Stored items
=== Begin Enclosure ===
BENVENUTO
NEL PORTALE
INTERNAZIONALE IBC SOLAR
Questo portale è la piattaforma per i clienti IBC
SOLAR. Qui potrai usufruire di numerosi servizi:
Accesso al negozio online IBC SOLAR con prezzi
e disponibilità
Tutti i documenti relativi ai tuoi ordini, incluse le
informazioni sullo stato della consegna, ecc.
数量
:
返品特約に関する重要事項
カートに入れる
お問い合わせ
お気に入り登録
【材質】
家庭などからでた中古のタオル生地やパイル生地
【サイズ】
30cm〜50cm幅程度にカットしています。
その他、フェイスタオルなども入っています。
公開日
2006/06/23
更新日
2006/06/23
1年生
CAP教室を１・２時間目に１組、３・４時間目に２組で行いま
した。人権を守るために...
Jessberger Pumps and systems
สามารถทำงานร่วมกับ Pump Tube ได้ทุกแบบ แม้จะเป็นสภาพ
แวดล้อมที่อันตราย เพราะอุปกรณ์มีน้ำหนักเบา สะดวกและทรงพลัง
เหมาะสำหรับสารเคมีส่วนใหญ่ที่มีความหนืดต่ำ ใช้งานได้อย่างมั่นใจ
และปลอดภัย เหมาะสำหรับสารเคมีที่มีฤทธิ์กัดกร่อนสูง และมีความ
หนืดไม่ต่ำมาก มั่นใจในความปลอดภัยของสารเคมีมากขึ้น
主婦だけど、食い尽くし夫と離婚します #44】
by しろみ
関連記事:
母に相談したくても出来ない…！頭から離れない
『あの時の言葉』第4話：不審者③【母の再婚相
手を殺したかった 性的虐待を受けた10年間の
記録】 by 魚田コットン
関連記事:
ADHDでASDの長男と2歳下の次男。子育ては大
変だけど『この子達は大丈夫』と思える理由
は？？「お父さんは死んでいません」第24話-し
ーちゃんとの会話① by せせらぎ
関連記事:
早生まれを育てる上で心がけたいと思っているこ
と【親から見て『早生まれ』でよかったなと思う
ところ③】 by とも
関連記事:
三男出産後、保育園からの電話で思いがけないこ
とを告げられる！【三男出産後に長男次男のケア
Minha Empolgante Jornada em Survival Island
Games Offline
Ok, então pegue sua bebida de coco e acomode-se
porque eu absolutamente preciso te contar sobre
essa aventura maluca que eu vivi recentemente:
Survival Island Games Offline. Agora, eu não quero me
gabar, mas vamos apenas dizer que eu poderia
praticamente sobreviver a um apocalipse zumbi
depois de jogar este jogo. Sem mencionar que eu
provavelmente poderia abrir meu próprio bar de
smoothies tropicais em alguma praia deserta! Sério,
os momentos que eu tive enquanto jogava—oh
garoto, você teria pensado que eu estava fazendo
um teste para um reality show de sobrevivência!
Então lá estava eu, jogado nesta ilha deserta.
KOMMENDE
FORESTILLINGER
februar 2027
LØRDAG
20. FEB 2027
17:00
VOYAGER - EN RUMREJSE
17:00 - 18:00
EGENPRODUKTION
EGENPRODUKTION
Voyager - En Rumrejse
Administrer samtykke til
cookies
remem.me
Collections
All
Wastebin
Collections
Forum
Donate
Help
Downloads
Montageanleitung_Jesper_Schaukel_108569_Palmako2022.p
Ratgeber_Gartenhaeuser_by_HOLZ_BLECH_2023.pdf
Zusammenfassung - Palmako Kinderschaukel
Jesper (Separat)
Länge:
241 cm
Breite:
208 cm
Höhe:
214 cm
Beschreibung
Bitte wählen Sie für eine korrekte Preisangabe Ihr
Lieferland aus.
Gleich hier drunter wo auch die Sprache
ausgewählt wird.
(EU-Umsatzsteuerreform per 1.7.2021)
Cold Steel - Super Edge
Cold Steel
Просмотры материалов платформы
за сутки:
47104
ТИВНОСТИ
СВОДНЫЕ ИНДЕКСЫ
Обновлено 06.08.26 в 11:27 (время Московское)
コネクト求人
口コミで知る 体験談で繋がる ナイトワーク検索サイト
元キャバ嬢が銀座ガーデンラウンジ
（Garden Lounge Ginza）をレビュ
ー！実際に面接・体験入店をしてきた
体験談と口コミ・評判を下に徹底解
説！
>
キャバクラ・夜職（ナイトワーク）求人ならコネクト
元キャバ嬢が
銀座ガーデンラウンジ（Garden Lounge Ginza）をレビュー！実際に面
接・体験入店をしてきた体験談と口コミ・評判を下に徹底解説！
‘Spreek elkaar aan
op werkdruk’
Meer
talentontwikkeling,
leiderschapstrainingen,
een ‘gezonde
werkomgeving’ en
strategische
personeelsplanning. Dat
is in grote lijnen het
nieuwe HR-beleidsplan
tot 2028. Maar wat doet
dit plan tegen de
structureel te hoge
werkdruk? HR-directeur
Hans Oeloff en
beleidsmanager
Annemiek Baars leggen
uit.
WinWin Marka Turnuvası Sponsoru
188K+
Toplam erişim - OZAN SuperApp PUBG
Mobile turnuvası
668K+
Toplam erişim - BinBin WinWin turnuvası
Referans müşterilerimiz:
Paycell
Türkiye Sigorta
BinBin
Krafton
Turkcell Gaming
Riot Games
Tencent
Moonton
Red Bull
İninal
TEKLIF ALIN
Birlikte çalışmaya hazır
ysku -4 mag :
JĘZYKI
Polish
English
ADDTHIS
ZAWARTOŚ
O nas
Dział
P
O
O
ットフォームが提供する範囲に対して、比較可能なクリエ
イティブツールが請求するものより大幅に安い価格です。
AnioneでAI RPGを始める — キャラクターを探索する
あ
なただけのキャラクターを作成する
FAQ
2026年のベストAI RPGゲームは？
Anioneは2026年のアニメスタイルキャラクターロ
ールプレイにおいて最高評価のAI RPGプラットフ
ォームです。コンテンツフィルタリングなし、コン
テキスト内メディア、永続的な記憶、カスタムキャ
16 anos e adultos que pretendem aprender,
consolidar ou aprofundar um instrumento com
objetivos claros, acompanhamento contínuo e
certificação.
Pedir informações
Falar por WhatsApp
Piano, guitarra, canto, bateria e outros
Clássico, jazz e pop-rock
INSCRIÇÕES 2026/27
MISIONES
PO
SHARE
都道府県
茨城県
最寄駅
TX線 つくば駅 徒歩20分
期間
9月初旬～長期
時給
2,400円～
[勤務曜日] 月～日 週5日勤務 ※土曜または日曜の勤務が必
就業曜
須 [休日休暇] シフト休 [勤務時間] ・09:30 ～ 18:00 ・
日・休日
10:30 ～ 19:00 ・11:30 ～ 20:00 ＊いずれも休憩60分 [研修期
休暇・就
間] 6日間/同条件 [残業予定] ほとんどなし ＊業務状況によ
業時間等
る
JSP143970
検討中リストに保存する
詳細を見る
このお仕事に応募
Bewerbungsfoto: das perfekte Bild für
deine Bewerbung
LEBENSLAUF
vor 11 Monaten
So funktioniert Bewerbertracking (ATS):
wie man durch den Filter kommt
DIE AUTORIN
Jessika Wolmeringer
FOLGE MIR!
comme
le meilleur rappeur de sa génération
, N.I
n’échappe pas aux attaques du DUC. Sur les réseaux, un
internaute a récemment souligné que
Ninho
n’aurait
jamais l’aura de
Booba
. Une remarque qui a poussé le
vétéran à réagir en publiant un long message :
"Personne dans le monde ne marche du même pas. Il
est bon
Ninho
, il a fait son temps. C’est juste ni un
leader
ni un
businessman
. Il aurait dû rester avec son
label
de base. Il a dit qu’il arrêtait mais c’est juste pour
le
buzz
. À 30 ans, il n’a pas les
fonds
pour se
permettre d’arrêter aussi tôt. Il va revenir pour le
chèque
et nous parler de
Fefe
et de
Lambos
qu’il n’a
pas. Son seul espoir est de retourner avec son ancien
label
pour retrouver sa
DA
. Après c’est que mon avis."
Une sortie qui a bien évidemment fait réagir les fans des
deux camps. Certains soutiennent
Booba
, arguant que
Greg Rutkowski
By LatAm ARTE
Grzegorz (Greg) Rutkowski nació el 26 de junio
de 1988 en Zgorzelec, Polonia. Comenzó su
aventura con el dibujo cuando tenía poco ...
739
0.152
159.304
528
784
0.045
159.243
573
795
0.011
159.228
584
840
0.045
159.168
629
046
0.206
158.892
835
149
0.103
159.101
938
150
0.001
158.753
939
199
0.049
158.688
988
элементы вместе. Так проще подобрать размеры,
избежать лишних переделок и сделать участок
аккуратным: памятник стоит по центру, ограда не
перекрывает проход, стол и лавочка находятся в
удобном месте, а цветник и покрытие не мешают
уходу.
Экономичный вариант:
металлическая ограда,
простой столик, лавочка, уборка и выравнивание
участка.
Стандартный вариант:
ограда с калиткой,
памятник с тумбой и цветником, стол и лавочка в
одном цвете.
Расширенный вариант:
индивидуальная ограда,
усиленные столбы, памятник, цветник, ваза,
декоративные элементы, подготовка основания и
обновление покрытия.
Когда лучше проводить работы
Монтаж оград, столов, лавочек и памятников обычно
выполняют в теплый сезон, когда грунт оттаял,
=== End Enclosure ===
Exercise requirements
The range runs from the line above containing "Greg Rutkowski" to the line containing "элементы вместе. Так", inclusive. Restate those lines word for word and no others.

Answer to this exercise
Greg Rutkowski
By LatAm ARTE
Grzegorz (Greg) Rutkowski nació el 26 de junio
de 1988 en Zgorzelec, Polonia. Comenzó su
aventura con el dibujo cuando tenía poco ...
739
0.152
159.304
528
784
0.045
159.243
573
795
0.011
159.228
584
840
0.045
159.168
629
046
0.206
158.892
835
149
0.103
159.101
938
150
0.001
158.753
939
199
0.049
158.688
988
элементы вместе. Так проще подобрать размеры,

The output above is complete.